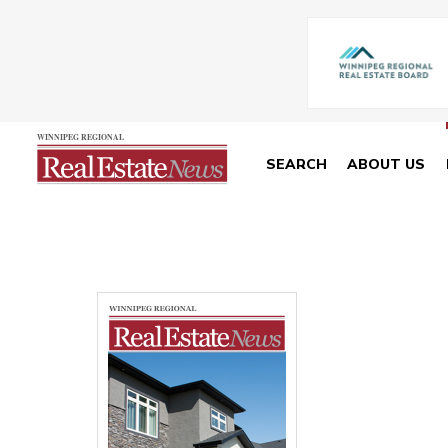
SEARCH
ABOUT US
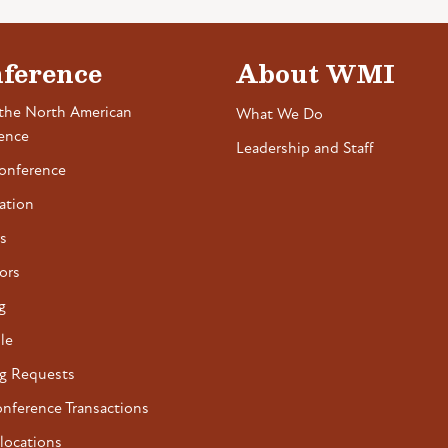
ference
About WMI
the North American
What We Do
ence
Leadership and Staff
onference
ation
s
ors
g
le
g Requests
onference Transactions
locations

» **WORK REQUEST**:
Where an entry contains an image, drop the image and copy everything else word for word.

» **WRITTEN SOLUTION**:
SEARCH
ABOUT US
ference
About WMI
the North American
What We Do
ence
Leadership and Staff
onference
ation
s
ors
g
le
g Requests
onference Transactions
locations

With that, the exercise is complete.